Menurut Hariyadi, musik merupakan elemen penting dalam menciptakan ambience destinasi pariwisata. Namun, jika aturan royalti tidak jelas, hal ini bisa menjadi beban bagi pelaku usaha yang sedang berjuang mendatangkan wisatawan. Ia menilai, perlu kejelasan mengenai jenis lagu dan musik yang wajib membayar royalti. Lagu-lagu daerah maupun lagu nasional seperti “Indonesia Raya” seharusnya dapat digunakan secara bebas karena sudah masuk domain publik.
PHRI menekankan bahwa pemerintah harus hadir sebagai regulator untuk menciptakan sistem yang transparan dan adil. Di era digital, pengelolaan royalti harus melibatkan tiga pihak, yaitu pengguna lagu (hotel/restoran), pencipta lagu, dan negara. Jika masalah ini tidak segera dibenahi, pengalaman wisatawan bisa terganggu. Hotel atau restoran mungkin enggan memutar musik karena takut terkena masalah hukum, padahal musik adalah bagian dari kenyamanan tamu.

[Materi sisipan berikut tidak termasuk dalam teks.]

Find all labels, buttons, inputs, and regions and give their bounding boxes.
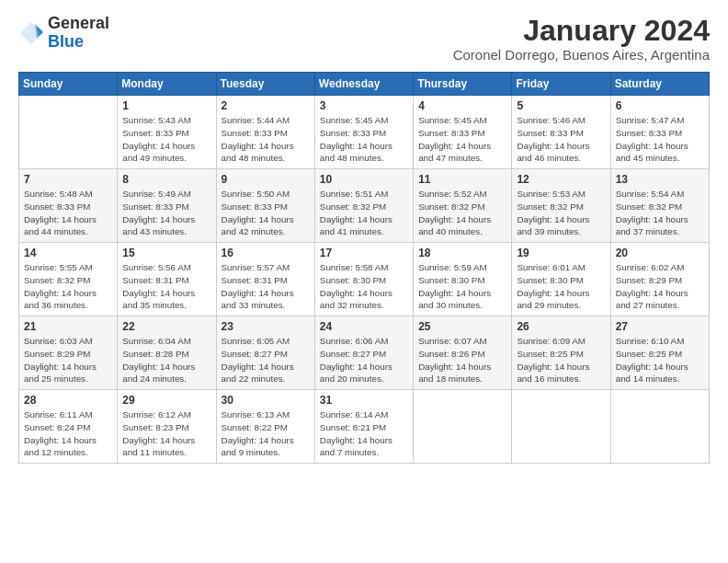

Kebutuhan Regulasi yang Jelas dan Transparan
Industri pariwisata kini menunggu langkah pemerintah bersama Lembaga Manajemen Kolektif Nasional (LMKN) untuk menyusun regulasi yang lebih jelas. Hal ini termasuk soal daftar lagu berlisensi, mekanisme pembayaran, serta besaran tarif yang wajar. Dengan kepastian hukum, para pelaku usaha dapat tetap menghadirkan pengalaman wisata yang hangat dan menyenangkan bagi wisatawan, tanpa khawatir terbentur aturan multitafsir.
Selain itu, PHRI juga menyarankan agar pemerintah melakukan sosialisasi mengenai hak cipta kepada pelaku usaha. Dengan pengetahuan yang lebih baik, pengelola hotel, restoran, dan kafe akan lebih mudah mematuhi aturan tanpa merasa terbebani. Pemahaman yang sama antara pihak pengguna dan pencipta lagu akan membantu menciptakan lingkungan bisnis yang saling menghargai dan harmonis.
Tantangan di Era Digital
Di tengah perkembangan teknologi dan akses informasi yang semakin mudah, pengelolaan royalti juga perlu disesuaikan dengan kebutuhan era digital. Sistem yang efisien dan cepat akan memudahkan pengelola usaha dalam menjalankan aktivitas mereka. Selain itu, pemerintah dan LMKN perlu memastikan bahwa mekanisme pembayaran royalti tidak terlalu rumit dan tidak memberatkan pelaku usaha kecil.
Dalam hal ini, kolaborasi antara pemerintah, lembaga manajemen kolektif, dan pelaku usaha sangat penting. Dengan kerja sama yang baik, diharapkan akan lahir regulasi yang tidak hanya melindungi hak cipta pencipta lagu, tetapi juga memberikan ruang bagi pelaku usaha untuk berkembang tanpa tekanan berlebihan.
Kesimpulan
Musik tetap menjadi bagian tak terpisahkan dalam pengalaman wisata. Namun, aturan royalti yang tidak jelas dan mahal menjadi kendala bagi industri hotel dan restoran. Untuk itu, perlu adanya revisi undang-undang dan penyusunan regulasi yang lebih transparan dan adil. Dengan langkah-langkah yang tepat, pengalaman wisatawan dapat tetap terjaga, sementara pelaku usaha dapat beroperasi dengan nyaman dan aman.